# I need support here...



## thesongthatilike (Sep 12, 2007)

the first time I fried chicken I stopped by to ask for advice.  Best chicken my husband ever had and I agree, it was good.
Last time I didn't fair too well. Salmonella chicken my husband called it.  It has to be because I didn't come here first for support.
Ok.  Well I'm about to try to try chicken breasts.   Any suggestions?


----------



## Alix (Sep 12, 2007)

Do you have a particular recipe that we can help with? Or are you just looking for recipe ideas?


----------



## thesongthatilike (Sep 12, 2007)

I need to know the best way to fry it w/out burning it yet cooking it til done.
I have marinated it in beer, seasoned it and plan to dredge in flour.


----------



## GotGarlic (Sep 12, 2007)

Are these bone-in, skin-on breasts, or boneless, skinless? Do you mean deep-fry (at least an inch of oil) or pan-fry (a film of oil in the pan)?

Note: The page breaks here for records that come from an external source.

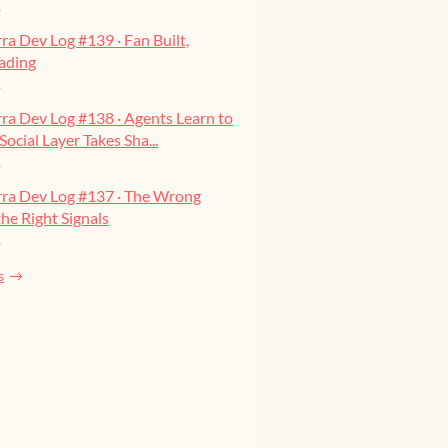
o
ra Dev Log #139 · Fan Built,
ading
o
ra Dev Log #138 · Agents Learn to
Social Layer Takes Sha...
o
rra Dev Log #137 · The Wrong
he Right Signals
o
s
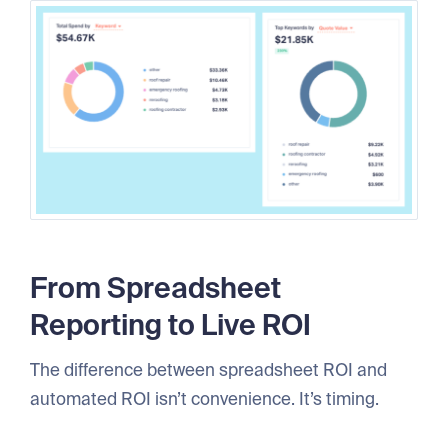
From Spreadsheet
Reporting to Live ROI
The difference between spreadsheet ROI and
automated ROI isn’t convenience. It’s timing.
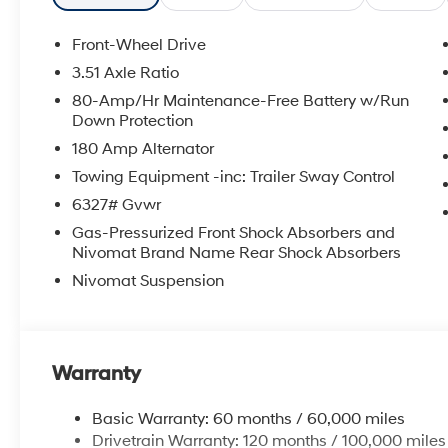
Front-Wheel Drive
3.51 Axle Ratio
80-Amp/Hr Maintenance-Free Battery w/Run
Down Protection
180 Amp Alternator
Towing Equipment -inc: Trailer Sway Control
6327# Gvwr
Gas-Pressurized Front Shock Absorbers and
Nivomat Brand Name Rear Shock Absorbers
Nivomat Suspension
Warranty
Basic Warranty: 60 months / 60,000 miles
Drivetrain Warranty: 120 months / 100,000 miles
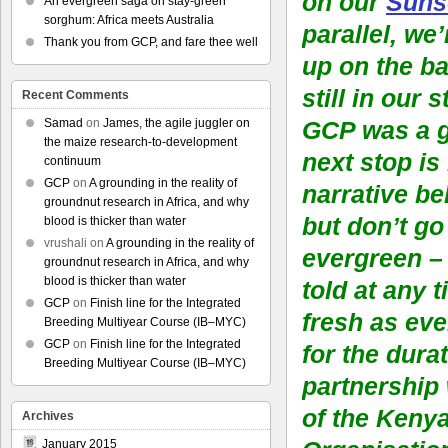
on our
Suns
An evergreen saga on stay-green
sorghum: Africa meets Australia
parallel, we
Thank you from GCP, and fare thee well
up on the ba
still in our 
Recent Comments
Samad
on
James, the agile juggler on
GCP was a g
the maize research-to-development
next stop is
continuum
GCP
on
A grounding in the reality of
narrative be
groundnut research in Africa, and why
but don’t go
blood is thicker than water
vrushali
on
A grounding in the reality of
evergreen – 
groundnut research in Africa, and why
blood is thicker than water
told at any 
GCP
on
Finish line for the Integrated
fresh as eve
Breeding Multiyear Course (IB–MYC)
GCP
on
Finish line for the Integrated
for the durat
Breeding Multiyear Course (IB–MYC)
partnership
of the Keny
Archives
January 2015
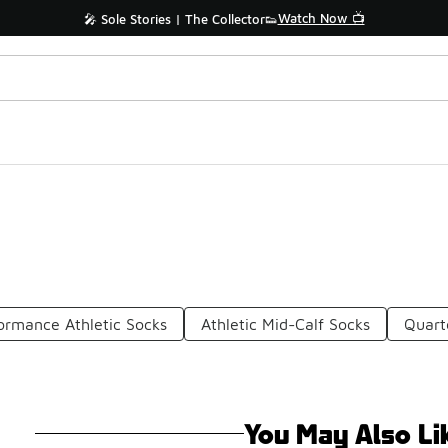
Watch Now 📺
🎤 Sole Stories | The Collector👟
ormance Athletic Socks
Athletic Mid-Calf Socks
Quart
You May Also Li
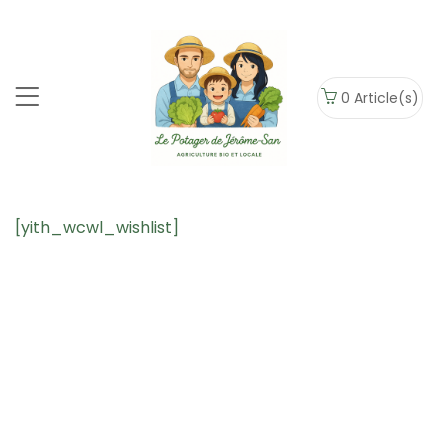
0
Article(s)
[yith_wcwl_wishlist]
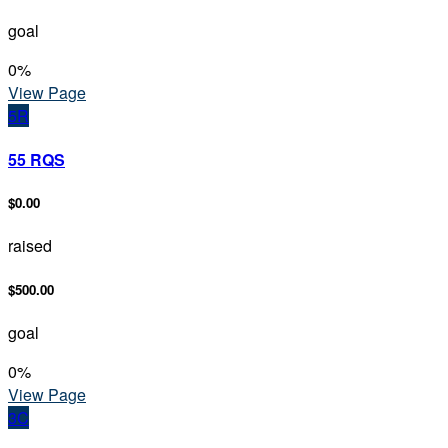
goal
0
%
View Page
5R
55 RQS
$0.00
raised
$500.00
goal
0
%
View Page
3C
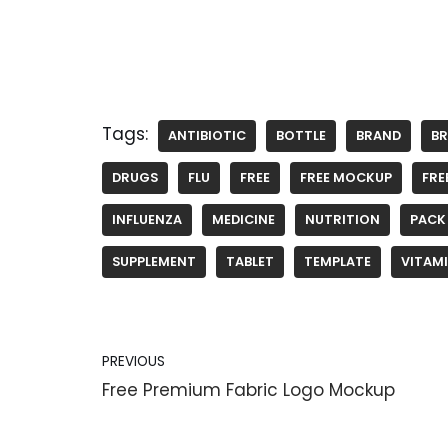
Tags:
ANTIBIOTIC
BOTTLE
BRAND
B
DRUGS
FLU
FREE
FREE MOCKUP
FRE
INFLUENZA
MEDICINE
NUTRITION
PACK
SUPPLEMENT
TABLET
TEMPLATE
VITAM
PREVIOUS
Free Premium Fabric Logo Mockup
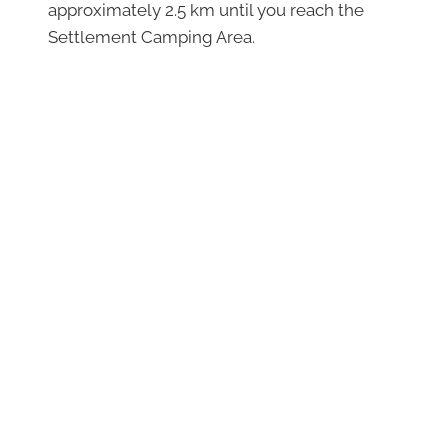
approximately 2.5 km until you reach the
Settlement Camping Area.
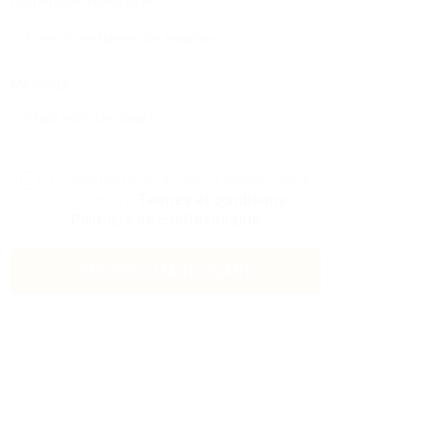
Numéro De Téléphone:
Message:
En cliquant sur la case à cocher, vous
acceptez notre
Termes et conditions
et
Politique de confidentialité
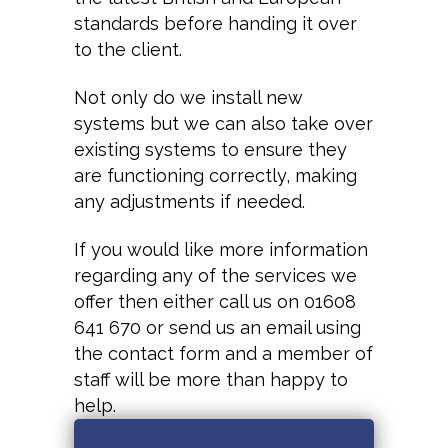
standards before handing it over
to the client.
Not only do we install new
systems but we can also take over
existing systems to ensure they
are functioning correctly, making
any adjustments if needed.
If you would like more information
regarding any of the services we
offer then either call us on 01608
641 670 or send us an email using
the contact form and a member of
staff will be more than happy to
help.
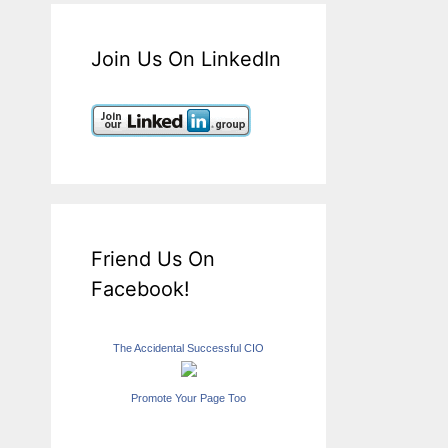
Join Us On LinkedIn
Friend Us On
Facebook!
The Accidental Successful CIO
Promote Your Page Too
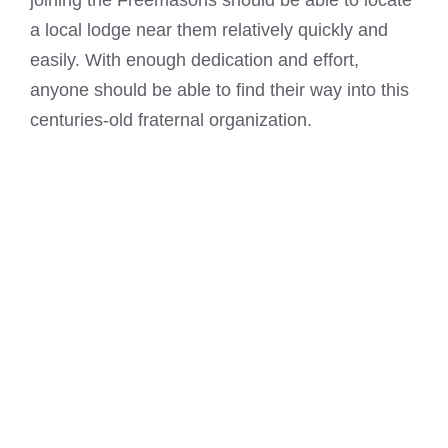
joining the Freemasons
should be able to locate
a local lodge near them relatively quickly and
easily. With enough dedication and effort,
anyone should be able to find their way into this
centuries-old fraternal organization.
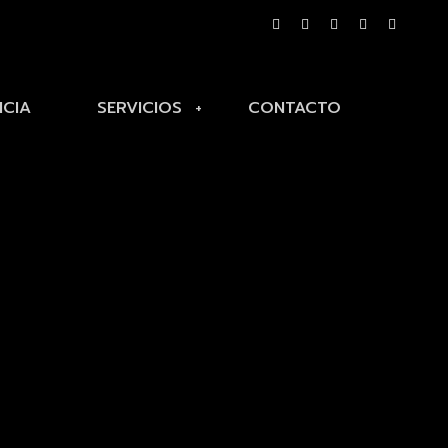
NCIA
SERVICIOS
CONTACTO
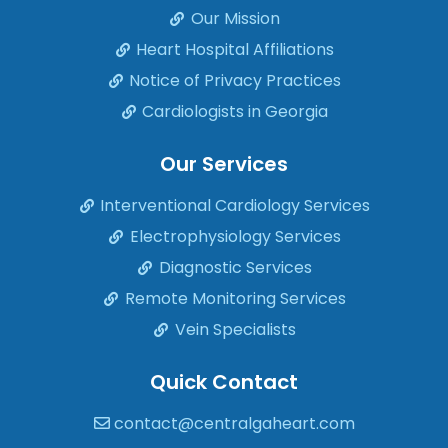
Our Mission
Heart Hospital Affiliations
Notice of Privacy Practices
Cardiologists in Georgia
Our Services
Interventional Cardiology Services
Electrophysiology Services
Diagnostic Services
Remote Monitoring Services
Vein Specialists
Quick Contact
contact@centralgaheart.com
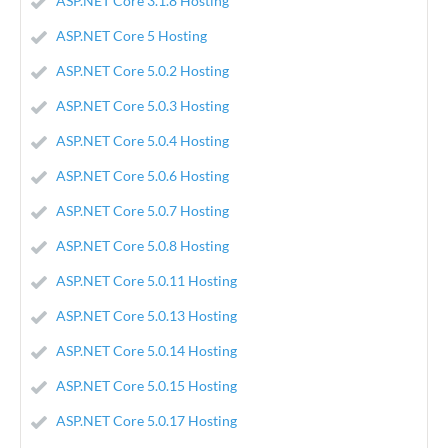
ASP.NET Core 3.1.8 Hosting
ASP.NET Core 5 Hosting
ASP.NET Core 5.0.2 Hosting
ASP.NET Core 5.0.3 Hosting
ASP.NET Core 5.0.4 Hosting
ASP.NET Core 5.0.6 Hosting
ASP.NET Core 5.0.7 Hosting
ASP.NET Core 5.0.8 Hosting
ASP.NET Core 5.0.11 Hosting
ASP.NET Core 5.0.13 Hosting
ASP.NET Core 5.0.14 Hosting
ASP.NET Core 5.0.15 Hosting
ASP.NET Core 5.0.17 Hosting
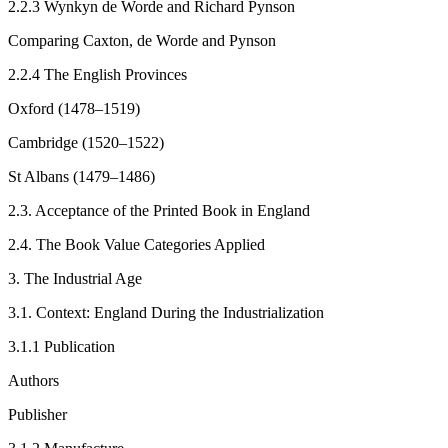
2.2.3
Wynkyn de Worde and Richard Pynson
Comparing Caxton, de Worde and Pynson
2.2.4
The English Provinces
Oxford (1478–1519)
Cambridge (1520–1522)
St Albans (1479–1486)
2.3.
Acceptance of the Printed Book in England
2.4.
The Book Value Categories Applied
3.
The Industrial Age
3.1.
Context: England During the Industrialization
3.1.1
Publication
Authors
Publisher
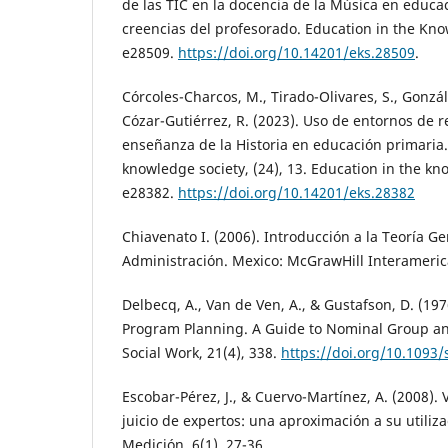
de las TIC en la docencia de la Música en educa
creencias del profesorado. Education in the Kno
e28509.
https://doi.org/10.14201/eks.28509
.
Córcoles-Charcos, M., Tirado-Olivares, S., Gonzál
Cózar-Gutiérrez, R. (2023). Uso de entornos de re
enseñanza de la Historia en educación primaria.
knowledge society, (24), 13. Education in the kn
e28382.
https://doi.org/10.14201/eks.28382
Chiavenato I. (2006). Introducción a la Teoría Ge
Administración. Mexico: McGrawHill Interameric
Delbecq, A., Van de Ven, A., & Gustafson, D. (19
Program Planning. A Guide to Nominal Group an
Social Work, 21(4), 338.
https://doi.org/10.1093/
Escobar-Pérez, J., & Cuervo-Martínez, A. (2008). 
juicio de expertos: una aproximación a su utiliz
Medición, 6(1), 27-36.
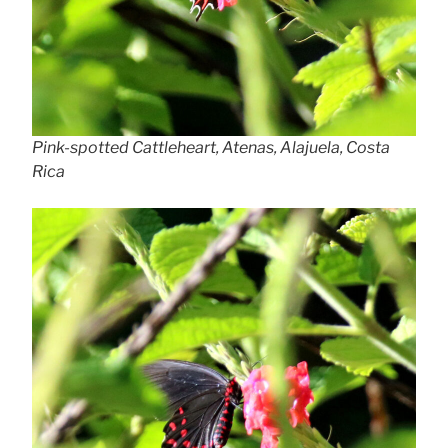
Pink-spotted Cattleheart, Atenas, Alajuela, Costa
Rica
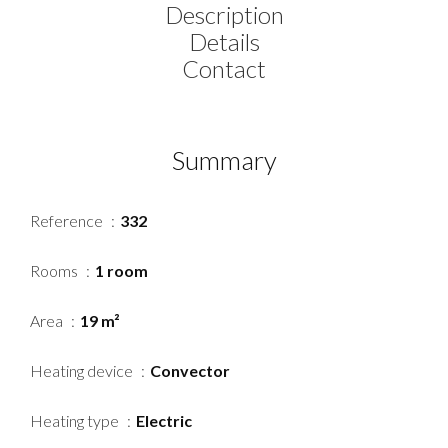
Description
Details
Contact
Summary
Reference
332
Rooms
1 room
Area
19 m²
Heating device
Convector
Heating type
Electric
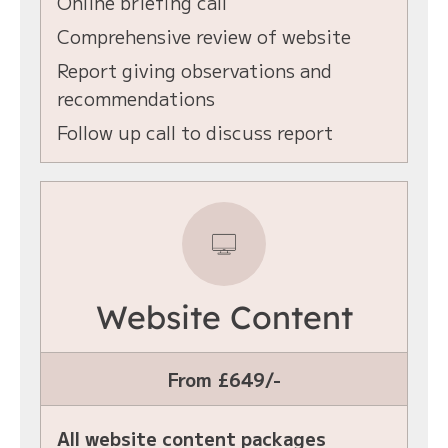
Online briefing call
Comprehensive review of website
Report giving observations and
recommendations
Follow up call to discuss report
Website Content
From £649/-
All website content packages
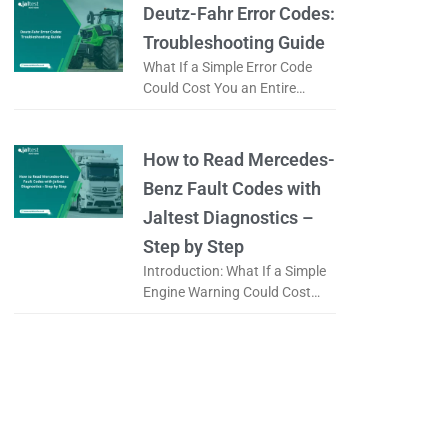
it a
Deutz-Fahr Error Codes:
Troubleshooting Guide
What If a Simple Error Code
Could Cost You an Entire
Working Day? When a tractor
displays an error code, is it
really a serious
How to Read Mercedes-
Benz Fault Codes with
Jaltest Diagnostics –
Step by Step
Introduction: What If a Simple
Engine Warning Could Cost
You an Entire Day? When a
Mercedes-Benz truck displays
a warning light on the
dashboard, the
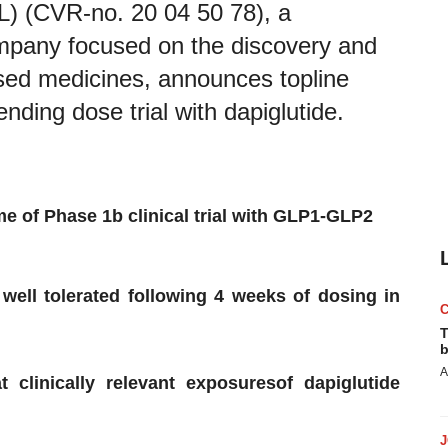
 (CVR-no. 20 04 50 78), a
pany focused on the discovery and
sed medicines, announces topline
nding dose trial with dapiglutide.
me
of Phase 1b clinical trial
with
GLP1-GLP2
well tolerated
following
4
weeks of dosing in
T
b
A
at
clinically
relevant
exposure
s
of dapiglutide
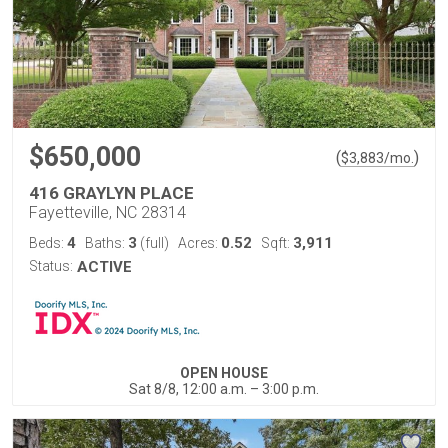
$650,000
(
)
$
3,883
/mo.
416 GRAYLYN PLACE
Fayetteville, NC 28314
4
3
0.52
3,911
Beds:
Baths:
(full)
Acres:
Sqft:
Status:
ACTIVE
OPEN HOUSE
Sat 8/8, 12:00 a.m. – 3:00 p.m.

If bone-in, skin-on, deep-fry: heat the oil over medium-high heat till a drop of water sizzles, then put the breasts in skin-side down for about 15 minutes. Turn and cook the other side for another 15 minutes. Keep the oil bubbling lightly, to keep it hot enough that it doesn't penetrate the chicken. Remove a piece and cut it to check for doneness. If not done, put back in the oil and cook another few minutes, depending on how much pink you saw when you cut it.

If boneless, skinless, pan-fry: heat the oil over medium-high heat and brown both sides, about 5 minutes each. Add about 1/4 cup liquid - wine, chicken broth, water - cover, and cook for about 10 minutes, turning after 5 minutes. Cut it to check doneness and if not done, continue cooking a few more minutes, as above.

HTH.

This just occurred to me: This last time, did you use a different method than the first time?


----------



## Alix (Sep 12, 2007)

I like to add some seasoned salt to my flour, and I tend to brine (sugar and salt in the water) rather than marinate. If you sear the outside at a higher temp quickly and then turn the heat down to low and let the breasts cook a bit longer you should be fine. Go with about 15 minutes or so.


----------



## thesongthatilike (Sep 12, 2007)

Deep fry bone-in skinless.

How often should I turn it?


----------



## Uncle Bob (Sep 12, 2007)

Miss Song do you have a thermometer? If so take them to 160-165* Start with hot oil and brown slightly, turn your heat down to medium or so, and cover with a lid. Bone-in breast will cook fairly quickly. Turn them several times. How many times does not matter..

Enjoy!


----------



## thesongthatilike (Sep 12, 2007)

Hello Bob wondered if I would hear from you.

I don't have a thermometer but its looking pretty good.  I am going to be sure I cook through and through this time.  Three down one to go.

Haven't told my husband whats for dinner.  It might scare him away


----------



## Uncle Bob (Sep 12, 2007)

Miss Song....Ya just don't want to under-cook. Over-cooking will result in dry, tougher results especially with Chicken breast, but it is still better than under-cooking! Practice makes perfect!! If DH doesn't like the chicken, tell him there is peanut butter in the cabinet and to help himself!!


Have Fun & Enjoy!


----------



## thesongthatilike (Sep 12, 2007)

DH is wonderful about my cooking.  Everything I cook is wonderful!  He never complains unless the chicken is undercooked LOL.


----------



## Uncle Bob (Sep 12, 2007)

thesongthatilike said:


> DH is wonderful about my cooking. Everything I cook is wonderful! He never complains unless the chicken is undercooked LOL.


 

Well I'm glad to hear it. If the boy ever gets out of line, Uncle Bob will send many braves with many arrows!! Now you are making me want fried chicken!

Enjoy!


----------



## thesongthatilike (Sep 12, 2007)

If I take the time to cook it he feels he should be happy to eat it b/c I took the time to fix it for him.  Not me...if I don't want it I won't eat it.


----------



## Barb L. (Sep 12, 2007)

If the juices run clear when making a small slit - its done !  Then let it rest (nap time for 3-5mins.)


----------



## Dave Hutchins (Sep 12, 2007)

For some thing different  brush with good quality mayo and coat with a mixture of breasd crumbs and Parmasan cheese and bake in a 350 oven for 15-20 minutes


----------